There was another man sitting at the other side of the table, quietly smoking a cigarette. He looked to be fifty years old, with a red-veined tetrahedron for a nose. His eyes were dull and watery, his teeth corrugated and stained, and he slouched with the familiar casual authority honed on the razor strop of decades of Soviet officialdom. His tie was askew, his suit was a washed-out brown that recalled low tide at the beach. It matched the gaseous brown bubble that surrounded him as he sat. It was not the color—blacks and grays and browns assuredly were trouble—it was the paleness of the color and how it enveloped him in soft focus. He is bluzhdajushiy, devious, thought Dominika, not to be trusted.
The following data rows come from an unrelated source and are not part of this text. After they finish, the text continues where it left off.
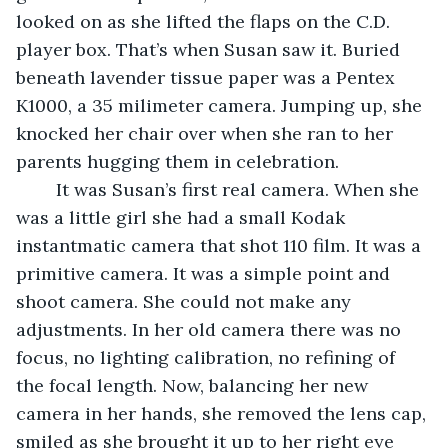
looked on as she lifted the flaps on the C.D. 
player box. That’s when Susan saw it. Buried 
beneath lavender tissue paper was a Pentex 
K1000, a 35 milimeter camera. Jumping up, she 
knocked her chair over when she ran to her 
parents hugging them in celebration.  
	It was Susan’s first real camera. When she 
was a little girl she had a small Kodak 
instantmatic camera that shot 110 film. It was a 
primitive camera. It was a simple point and 
shoot camera. She could not make any 
adjustments. In her old camera there was no 
focus, no lighting calibration, no refining of 
the focal length. Now, balancing her new 
camera in her hands, she removed the lens cap, 
smiled as she brought it up to her right eye 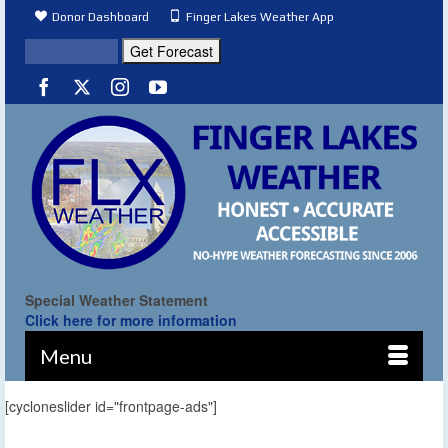
Donor Dashboard
Finger Lakes Weather App
Special Weather Statement
Click here for more information
Menu
[cycloneslider id="frontpage-ads"]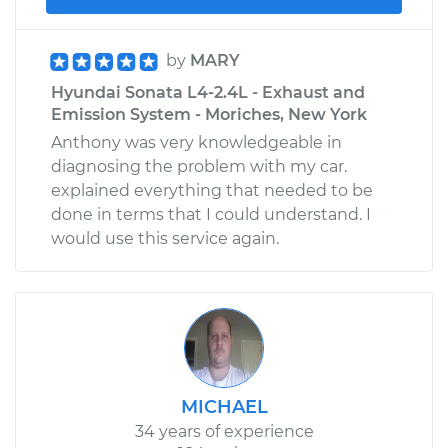
by
MARY
Hyundai Sonata L4-2.4L - Exhaust and
Emission System - Moriches, New York
Anthony was very knowledgeable in
diagnosing the problem with my car.
explained everything that needed to be
done in terms that I could understand. I
would use this service again.
MICHAEL
34 years of experience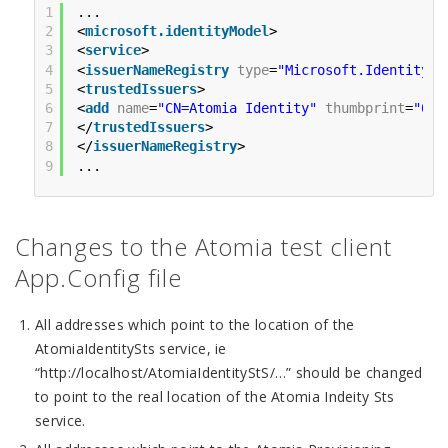
1
...
2
<
microsoft.identityModel
>
3
<
service
>
4
<
issuerNameRegistry
type
=
"Microsoft.IdentityMo
5
<
trustedIssuers
>
6
<
add
name
=
"CN=Atomia Identity"
thumbprint
=
"0B1
7
</
trustedIssuers
>
8
</
issuerNameRegistry
>
9
...
Changes to the Atomia test client
App.Config file
All addresses which point to the location of the
AtomiaIdentitySts service, ie
“http://localhost/AtomiaIdentityStS/…” should be changed
to point to the real location of the Atomia Indeity Sts
service.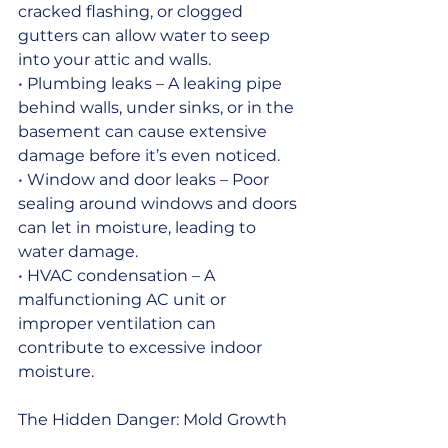
cracked flashing, or clogged 
gutters can allow water to seep 
into your attic and walls.
• Plumbing leaks – A leaking pipe 
behind walls, under sinks, or in the 
basement can cause extensive 
damage before it’s even noticed.
• Window and door leaks – Poor 
sealing around windows and doors 
can let in moisture, leading to 
water damage.
• HVAC condensation – A 
malfunctioning AC unit or 
improper ventilation can 
contribute to excessive indoor 
moisture.
The Hidden Danger: Mold Growth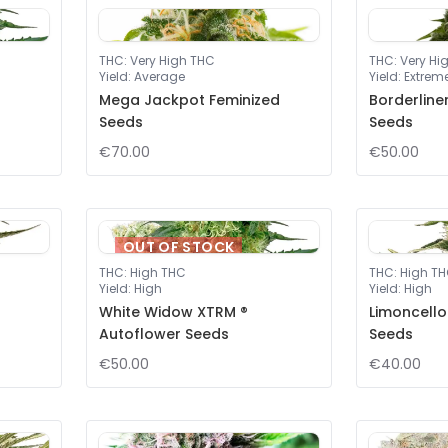
THC
:
Very High THC
THC
:
Very Hi
Yield
:
Average
Yield
:
Extrem
Mega Jackpot Feminized
Borderline
Seeds
Seeds
€70.00
€50.00
OUT OF STOCK
THC
:
High THC
THC
:
High T
Yield
:
High
Yield
:
High
White Widow XTRM ®
Limoncello
Autoflower Seeds
Seeds
€50.00
€40.00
Dominika sat across from him, meeting his appraising stare with unblinking eyes. Vanya sat at his place at the head of the table, his paws folded demurely in front of him. Unlike the former Soviet apparatchik across from her, Vanya as usual wore an elegant pearl-gray suit, blue shirt with starched collar, and a navy tie with minute white dots. On his lapel he wore a small red ribbon with a sky-blue star—for Merit to the Fatherland, Za Zaslugi Pered Otechestvom— for significant contributions to the defense of the Fatherland. Vanya lit a cigarette with a well-used silver lighter, which he snapped closed.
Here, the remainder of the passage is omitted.